Her father picked her up and carried her down to the water again and, without any warning, threw her in. She was shocked at first, but then laughed out loud at the trick he'd played.
"How's the water?" asked her father.
"It's lovely," she replied.
"Right, from now on, whenever you want to find out about something, plunge straight in."
She had quickly forgotten this lesson. She may only have been twenty-one, but she had already nurtured many enthusiasms, which she had abandoned as quickly as she had taken them up. She wasn't afraid of difficulties; what frightened her was being forced to choose one particular path.
Choosing a path meant having to miss out on others. She had a whole life to live, and she was always thinking that, in the future, she might regret the choices she made now.
"I'm afraid of committing myself," she thought to herself. She wanted to follow all possible paths and so ended up following none.

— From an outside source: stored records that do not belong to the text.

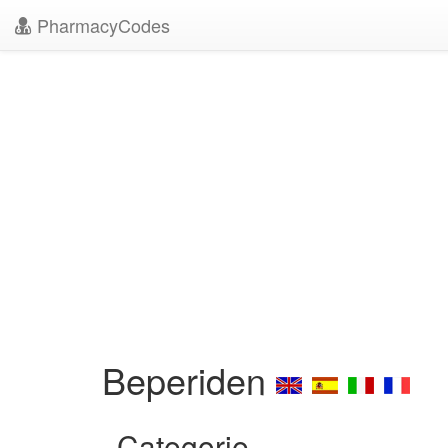
PharmacyCodes
Beperiden
Categorie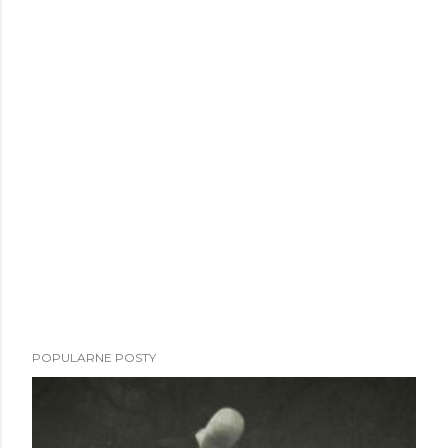
POPULARNE POSTY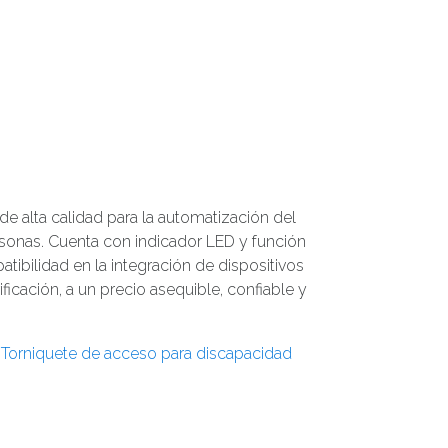
de alta calidad para la automatización del
sonas. Cuenta con indicador LED y función
bilidad en la integración de dispositivos
ificación, a un precio asequible, confiable y
,
Torniquete de acceso para discapacidad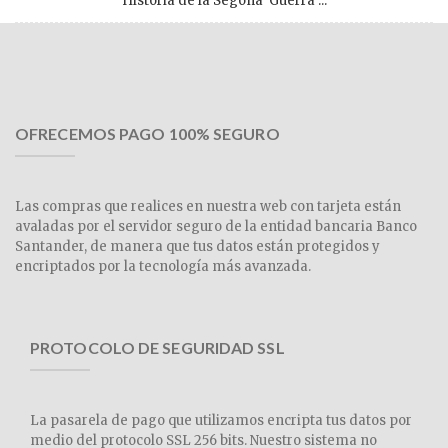
Història de la Segona Guerra ...
OFRECEMOS PAGO 100% SEGURO
Las compras que realices en nuestra web con tarjeta están
avaladas por el servidor seguro de la entidad bancaria Banco
Santander, de manera que tus datos están protegidos y
encriptados por la tecnología más avanzada.
PROTOCOLO DE SEGURIDAD SSL
La pasarela de pago que utilizamos encripta tus datos por
medio del protocolo SSL 256 bits. Nuestro sistema no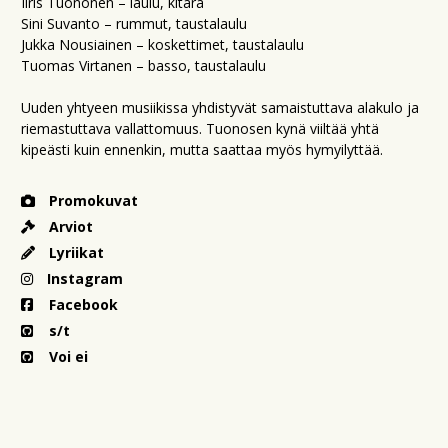
Iiris Tuononen – laulu, kitara
Sini Suvanto – rummut, taustalaulu
Jukka Nousiainen – koskettimet, taustalaulu
Tuomas Virtanen – basso, taustalaulu
Uuden yhtyeen musiikissa yhdistyvät samaistuttava alakulo ja
riemastuttava vallattomuus. Tuonosen kynä viiltää yhtä
kipeästi kuin ennenkin, mutta saattaa myös hymyilyttää.
Promokuvat
Arviot
Lyriikat
Instagram
Facebook
s/t
Voi ei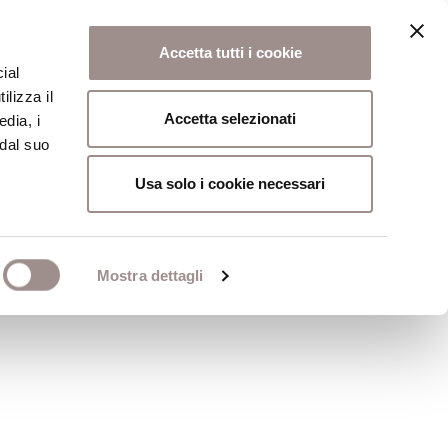
Accetta tutti i cookie
ial
ilizza il
osi
Collegio
Scuola Alti Studi
Accetta selezionati
edia, i
 dal suo
Usa solo i cookie necessari
Mostra dettagli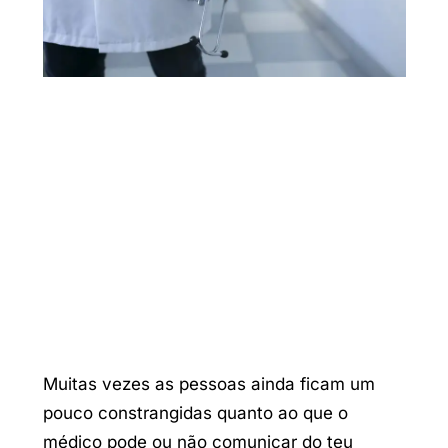
Muitas vezes as pessoas ainda ficam um
pouco constrangidas quanto ao que o
médico pode ou não comunicar do teu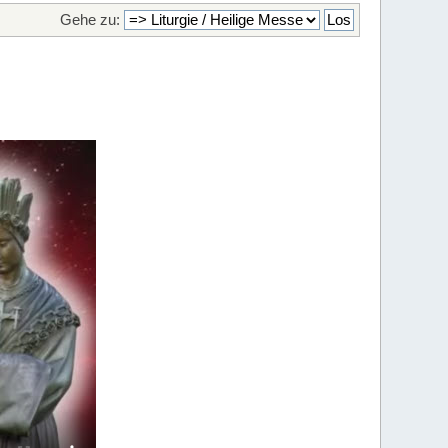
Gehe zu: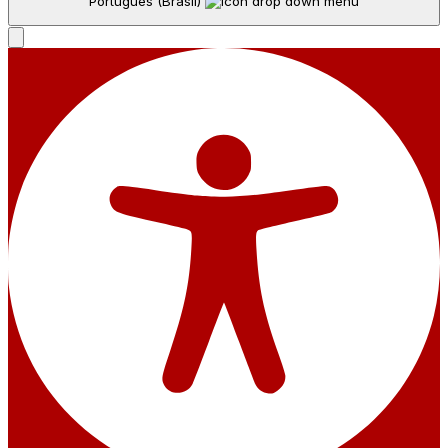
Português (Brasil)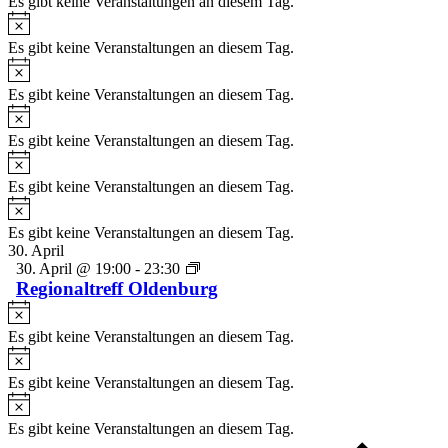
Es gibt keine Veranstaltungen an diesem Tag.
Hinweis
Es gibt keine Veranstaltungen an diesem Tag.
Hinweis
Es gibt keine Veranstaltungen an diesem Tag.
Hinweis
Es gibt keine Veranstaltungen an diesem Tag.
Hinweis
Es gibt keine Veranstaltungen an diesem Tag.
Hinweis
Es gibt keine Veranstaltungen an diesem Tag.
30. April
30. April @ 19:00
-
23:30
Regionaltreff Oldenburg
Hinweis
Es gibt keine Veranstaltungen an diesem Tag.
Hinweis
Es gibt keine Veranstaltungen an diesem Tag.
Hinweis
Es gibt keine Veranstaltungen an diesem Tag.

Even in that most important area of her life, love, she had failed to commit herself. After her first romantic disappointment, she had never again given herself entirely. She feared pain, loss, and separation. These things were inevitable on the path to love, and the only way of avoiding them was by deciding not to take that path at all. In order not to suffer, you had to renounce love. It was like putting out your own eyes in order not to see the bad things in life.
"Life is so complicated."
You had to take risks, follow some paths and abandon others. Sh
e remembered Wicca telling her about people who followed certain paths only to prove that they weren't the right ones, but that wasn't as bad as choosing a path and then spending the rest of your life wondering if you'd made the right choice. No one could make a choice without feeling afraid.
That was the law of life. That was the Dark Night, and no one could escape the Dark Night, even if they never made a decision, even if they lacked the courage to change anything, because that in itself was a decision, a change, except without the benefit of the treasures hidden in the Dark Night.
Lorens might be right. In the end, they would laugh at their initial fears, just as she had laughed at the snakes and scorpions she had imagined were there in the forest. In her despair, she had forgotten that Ireland's patron saint, St. Patrick, had long ago driven out all the snakes.
"I'm so glad you exist, Lorens," she said softly, afraid that he might hear.
She went back to bed and soon fell asleep. Before she did, though, she remembered another story about her father. It was Sunday, and they and all the family were having lunch at her grandmother's house. She must have been about fourteen, and she was complaining about not being able to do a homework assignment, because every time she started, it went wrong.